Four hundred government officials were assassinated in 1957 alone, and the violence gradually increased. While the terror
was originally aimed at local government officials, it soon broadened to include other symbols of the status quo, such as
school teachers, health workers, agricultural officials, etc. One estimate purports that by 1958, 20% of South Vietnam's village
chiefs had been murdered by the insurgents. What was sought was a method of completely destroying government control in South
Vietnam's rural villages in order to be replaced by an NLF shadow government. Finally, in January 1959, under pressure from
southern cadres who were being targeted by Diem's secret police, the north's Central Committee issued a secret resolution
authorizing an "armed struggle." This authorized the southern Viet Minh to begin large scale operations against
the South Vietnamese military. In response, Diem enacted tough new anti-communist laws. However, North Vietnam supplied troops
and supplies in earnest, and the infiltration of men and weapons from the north began along the Ho Chi Minh Trail.

The Kennedy administration remained essentially committed to the Cold War foreign policy inherited from the Truman and Eisenhower
administrations. In 1961, Kennedy faced a three-part crisis - the failure of the Bay of Pigs invasion, the construction of
the Berlin Wall, and a negotiated settlement between the pro-Western government of Laos and the Pathet Lao communist movement
made Kennedy believe another failure on the part of the United States to gain control and stop communist expansion would fatally
damage U.S. credibility with its allies and his own reputation. Kennedy determined to 'draw a line in the sand' and prevent
a communist victory in Vietnam saying, "Now we have a problem making our power credible and Vietnam looks like the place"

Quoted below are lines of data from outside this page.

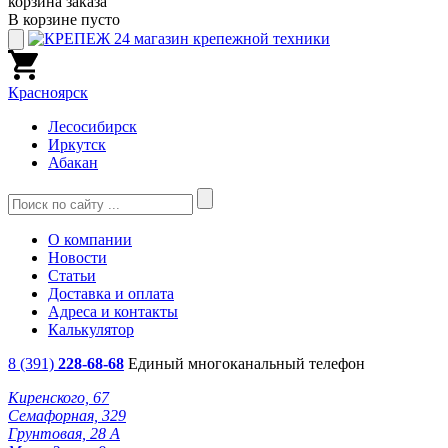
корзина заказа
В корзине пусто
Красноярск
Лесосибирск
Иркутск
Абакан
О компании
Новости
Статьи
Доставка и оплата
Адреса и контакты
Калькулятор
8 (391)
228-68-68
Единый многоканальный телефон
Киренского, 67
Семафорная, 329
Грунтовая, 28 А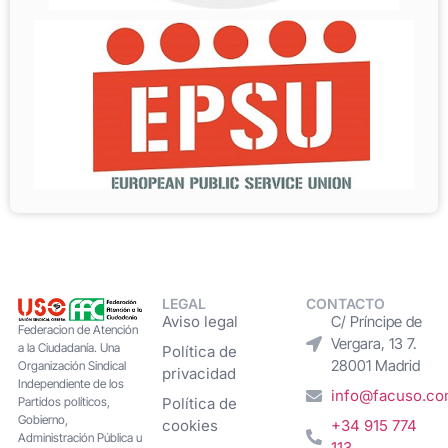
LEGAL
CONTACTO
Aviso legal
C/ Príncipe de
Federacion de Atención
Vergara, 13 7.
a la Ciudadanía. Una
Política de
28001 Madrid
Organización Sindical
privacidad
Independiente de los
info@facuso.c
Partidos políticos,
Política de
Gobierno,
cookies
+34 915 774
Administración Pública u
113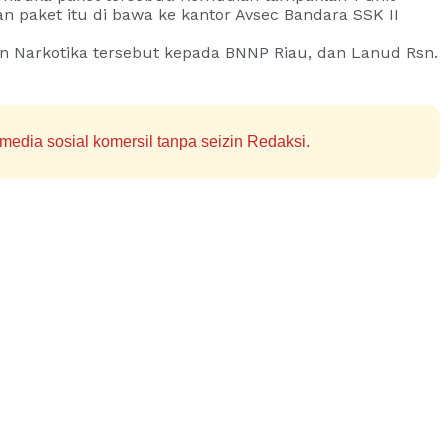
n paket itu di bawa ke kantor Avsec Bandara SSK II
an Narkotika tersebut kepada BNNP Riau, dan Lanud Rsn.
edia sosial komersil tanpa seizin Redaksi.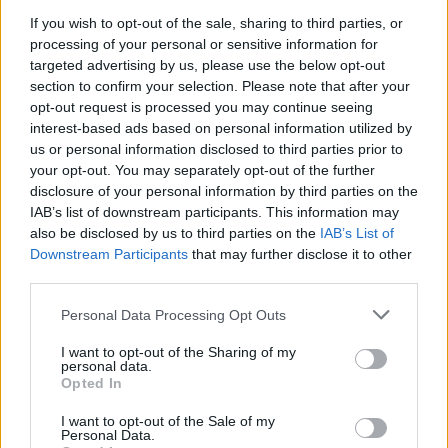
If you wish to opt-out of the sale, sharing to third parties, or
processing of your personal or sensitive information for
targeted advertising by us, please use the below opt-out
section to confirm your selection. Please note that after your
opt-out request is processed you may continue seeing
Investment scam: come funzionano e perché colpiscono sempre
interest-based ads based on personal information utilized by
più persone
us or personal information disclosed to third parties prior to
Francesca Galli · 10 Ago 2026
your opt-out. You may separately opt-out of the further
disclosure of your personal information by third parties on the
IAB’s list of downstream participants. This information may
FINANZA
also be disclosed by us to third parties on the
IAB’s List of
Downstream Participants
that may further disclose it to other
third parties.
Please note that this website/app uses one or more Google
Personal Data Processing Opt Outs
services and may gather and store information including but
not limited to your visit or usage behaviour. You may click to
I want to opt-out of the Sharing of my
personal data.
grant or deny consent to Google and its third-party tags to
Opted In
use your data for below specified purposes in below Google
consent section.
I want to opt-out of the Sale of my
Personal Data.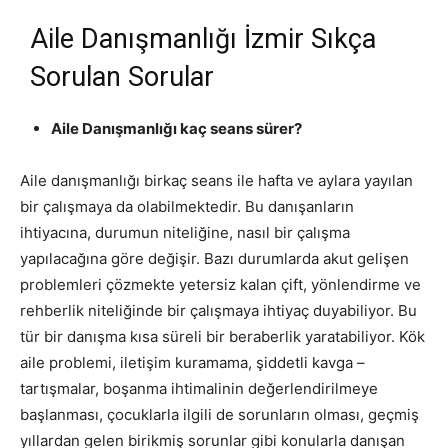
Aile Danışmanlığı İzmir Sıkça
Sorulan Sorular
Aile Danışmanlığı kaç seans sürer?
Aile danışmanlığı birkaç seans ile hafta ve aylara yayılan
bir çalışmaya da olabilmektedir. Bu danışanların
ihtiyacına, durumun niteliğine, nasıl bir çalışma
yapılacağına göre değişir. Bazı durumlarda akut gelişen
problemleri çözmekte yetersiz kalan çift, yönlendirme ve
rehberlik niteliğinde bir çalışmaya ihtiyaç duyabiliyor. Bu
tür bir danışma kısa süreli bir beraberlik yaratabiliyor. Kök
aile problemi, iletişim kuramama, şiddetli kavga –
tartışmalar, boşanma ihtimalinin değerlendirilmeye
başlanması, çocuklarla ilgili de sorunların olması, geçmiş
yıllardan gelen birikmiş sorunlar gibi konularla danışan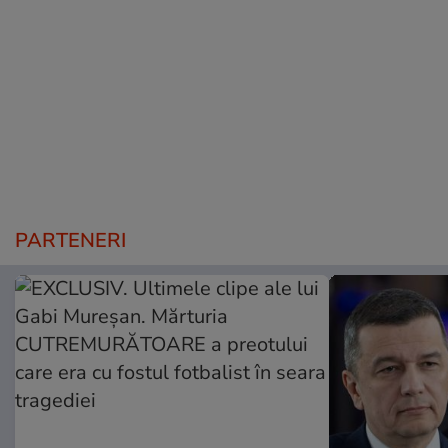
PARTENERI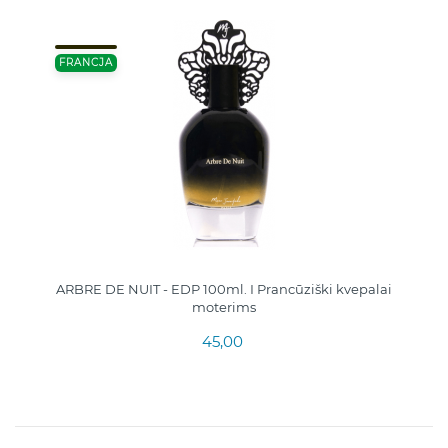
FRANCJA
ARBRE DE NUIT - EDP 100ml. I Prancūziški kvepalai
moterims
45,00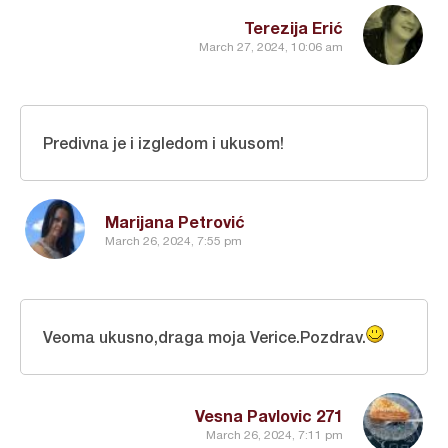
Terezija Erić
March 27, 2024, 10:06 am
Predivna je i izgledom i ukusom!
Marijana Petrović
March 26, 2024, 7:55 pm
Veoma ukusno,draga moja Verice.Pozdrav.
Vesna Pavlovic 271
March 26, 2024, 7:11 pm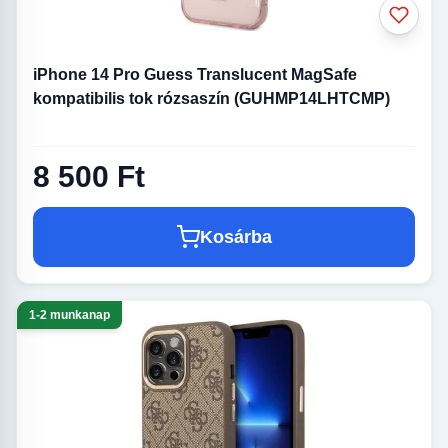
iPhone 14 Pro Guess Translucent MagSafe
kompatibilis tok rózsaszín (GUHMP14LHTCMP)
8 500 Ft
Kosárba
1-2 munkanap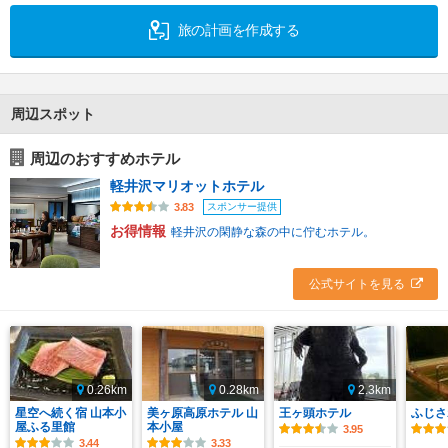
旅の計画を作成する
周辺スポット
周辺のおすすめホテル
軽井沢マリオットホテル
スポンサー提供
3.83
お得情報
軽井沢の閑静な森の中に佇むホテル。
公式サイトを見る
0.26km
0.28km
2.3km
星空へ続く宿 山本小
美ヶ原高原ホテル 山
王ヶ頭ホテル
ふじさ
屋ふる里館
本小屋
3.95
3.44
3.33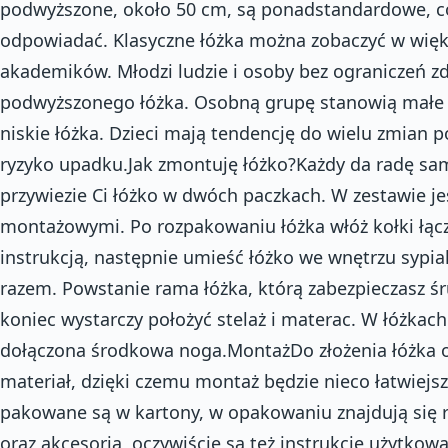
podwyższone, około 50 cm, są ponadstandardowe, 
odpowiadać. Klasyczne łóżka można zobaczyć w więk
akademików. Młodzi ludzie i osoby bez ograniczeń 
podwyższonego łóżka. Osobną grupę stanowią małe d
niskie łóżka. Dzieci mają tendencję do wielu zmian po
ryzyko upadku.Jak zmontuję łóżko?Każdy da radę samo
przywiezie Ci łóżko w dwóch paczkach. W zestawie je
montażowymi. Po rozpakowaniu łóżka włóż kołki łącz
instrukcją, następnie umieść łóżko we wnętrzu sypial
razem. Powstanie rama łóżka, którą zabezpieczasz ś
koniec wystarczy położyć stelaż i materac. W łóżkach
dołączona środkowa noga.MontażDo złożenia łóżka 
materiał, dzięki czemu montaż będzie nieco łatwiejsz
pakowane są w kartony, w opakowaniu znajdują się 
oraz akcesoria, oczywiście są też instrukcje użytko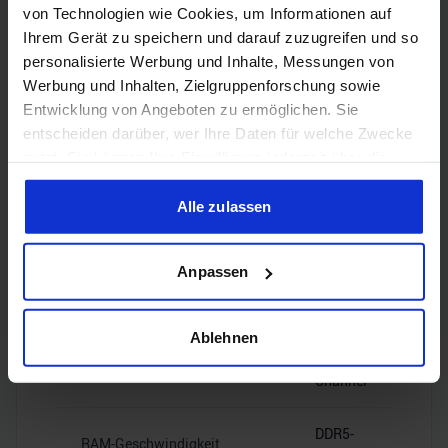
von Technologien wie Cookies, um Informationen auf
PCIe
Chipsatz-Interface
Ihrem Gerät zu speichern und darauf zuzugreifen und so
4.0 x4
personalisierte Werbung und Inhalte, Messungen von
Werbung und Inhalten, Zielgruppenforschung sowie
PCIe-Lanes
28
Entwicklung von Angeboten zu ermöglichen. Sie
entscheiden darüber, wer Ihre Daten für welche Zwecke
nutzt. Sie können Ihre Einwilligung jederzeit über die
Cookie-Erklärung oder durch Klicken auf das Privacy
Trigger Symbol ändern oder widerrufen
Alle zulassen
RAM-Kompatibilität
Wenn Sie es erlauben, würden wir auch gerne:
Anpassen
Informationen über Ihre geografische Lage erfassen,
welche bis auf einige Meter genau sein können
Speichertyp
DDR5
Ihr Gerät durch aktives Scannen nach bestimmten
Ablehnen
Merkmalen (Fingerprinting) identifizieren
Dual
Speicherkanäle
Channel
Erfahren Sie mehr darüber, wie Ihre persönlichen Daten
verarbeitet werden, und legen Sie Ihre Präferenzen im
Abschnitt Einzelheiten
fest.
DDR5-
RAM-Geschwindigkeit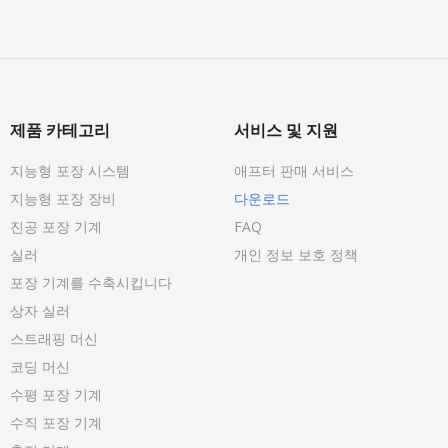
제품 카테고리
서비스 및 지원
지능형 포장 시스템
애프터 판매 서비스
지능형 포장 장비
다운로드
진공 포장 기계
FAQ
실러
개인 정보 보호 정책
포장 기계를 수축시킵니다
상자 실러
스트래핑 머신
코딩 머신
수평 포장 기계
수직 포장 기계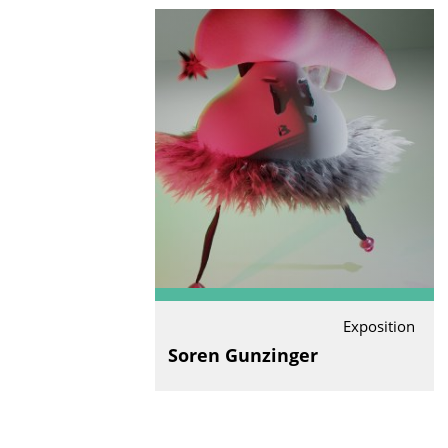
Exposition
Soren Gunzinger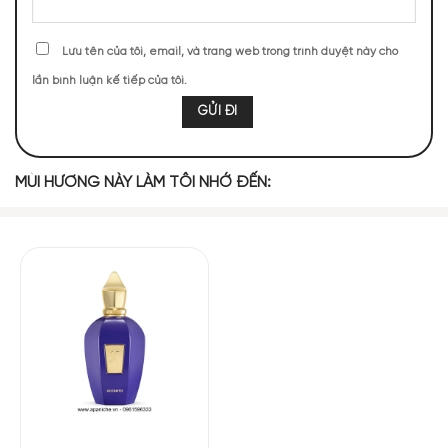
Quýt
Quả Lý Chua
Tiêu Hồng
Tangerine
Đen
Lưu tên của tôi, email, và trang web trong trình duyệt này cho
lần bình luận kế tiếp của tôi.
MIDDLE NOTES
Hoa Trinh Nữ
Lá Violet
Diên Vĩ
MÙI HƯƠNG NÀY LÀM TÔI NHỚ ĐẾN:
BASE NOTES
Hổ Phách
Hoắc Hương
Xạ Hương
Atelier Cologne Silver Iris
là chai nước hoa diên vĩ được đánh
giá có mùi hương khá tốt. Một hương thơm diên vĩ luôn sắc
nét và nổi bật trên nền chua nhẹ của cam quýt. Độ lưu hương
không quá lâu nhưng rất tốt, mùi hương luôn hiện hữu. Dù vậy
những nốt hương đầu sẽ là điểm mạnh của sản phẩm này. Mùi
hương khi khô đi có phần hơi đơn điệu và khó để cảm nhận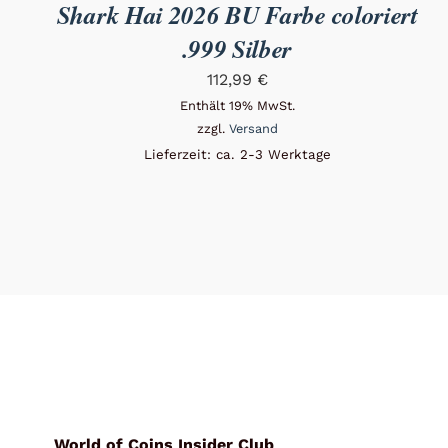
Shark Hai 2026 BU Farbe coloriert
.999 Silber
112,99
€
Enthält 19% MwSt.
zzgl.
Versand
Lieferzeit: ca. 2-3 Werktage
World of Coins Insider Club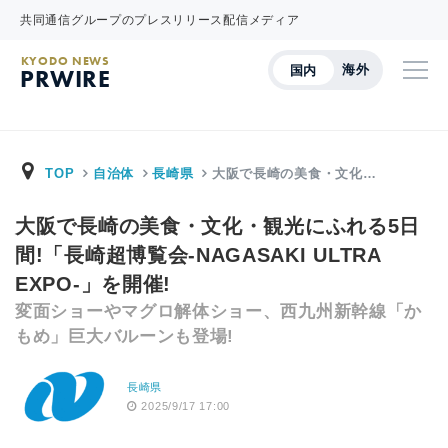
共同通信グループのプレスリリース配信メディア
KYODO NEWS
海外
国内
PRWIRE
TOP
自治体
長崎県
大阪で長崎の美食・文化…
大阪で長崎の美食・文化・観光にふれる5日
間!「長崎超博覧会-NAGASAKI ULTRA
EXPO-」を開催!
変面ショーやマグロ解体ショー、西九州新幹線「か
もめ」巨大バルーンも登場!
長崎県
2025/9/17 17:00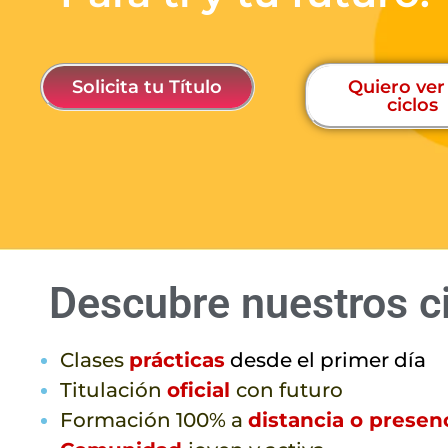
Solicita tu Título
Quiero ver
ciclos
Descubre nuestros c
Clases
prácticas
desde el primer día
Titulación
oficial
con futuro
Formación 100% a
distancia o presenc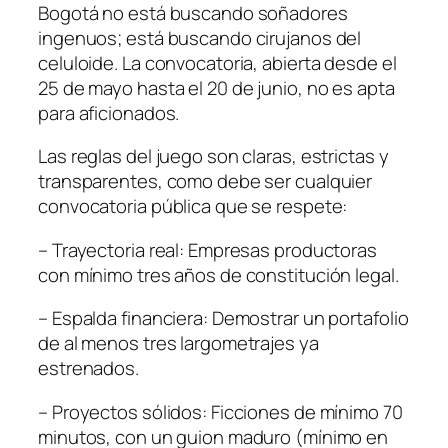
Bogotá no está buscando soñadores
ingenuos; está buscando cirujanos del
celuloide. La convocatoria, abierta desde el
25 de mayo hasta el 20 de junio, no es apta
para aficionados.
Las reglas del juego son claras, estrictas y
transparentes, como debe ser cualquier
convocatoria pública que se respete:
– Trayectoria real: Empresas productoras
con mínimo tres años de constitución legal.
– Espalda financiera: Demostrar un portafolio
de al menos tres largometrajes ya
estrenados.
– Proyectos sólidos: Ficciones de mínimo 70
minutos, con un guion maduro (mínimo en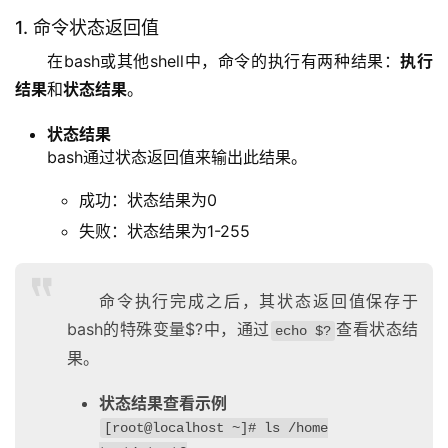
1. 命令状态返回值
在bash或其他shell中，命令的执行有两种结果：
执行
结果
和
状态结果
。
状态结果
bash通过状态返回值来输出此结果。
成功：状态结果为0
失败：状态结果为1-255
命令执行完成之后，其状态返回值保存于
bash的特殊变量$?中，通过
查看状态结
echo $?
果。
状态结果查看示例
[root@localhost ~]# ls /home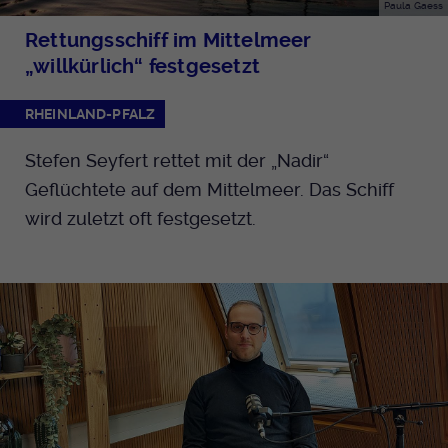
Paula Gaess
Rettungsschiff im Mittelmeer
„willkürlich“ festgesetzt
RHEINLAND-PFALZ
Stefen Seyfert rettet mit der „Nadir“
Geflüchtete auf dem Mittelmeer. Das Schiff
wird zuletzt oft festgesetzt.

to James Reston of the New York Times (immediately after meeting Khrushchev in Vienna)

The National Security Council recommended a three-stage escalation of the bombing of North Vietnam. On March 2, 1965, following
an attack on a U.S. Marine barracks at Pleiku, Operation Flaming Dart and Operation Rolling Thunder commenced. The bombing
campaign, which ultimately lasted three years, was intended to force North Vietnam to cease its support for the National Front
for the Liberation of South Vietnam (NLF) by threatening to destroy North Vietnam's air defenses and industrial infrastructure.
As well, it was aimed at bolstering the morale of the South Vietnamese. Between March 1965 and November 1968, "Rolling
Thunder" deluged the north with a million tons of missiles, rockets and bombs. Bombing was not restricted to North Vietnam.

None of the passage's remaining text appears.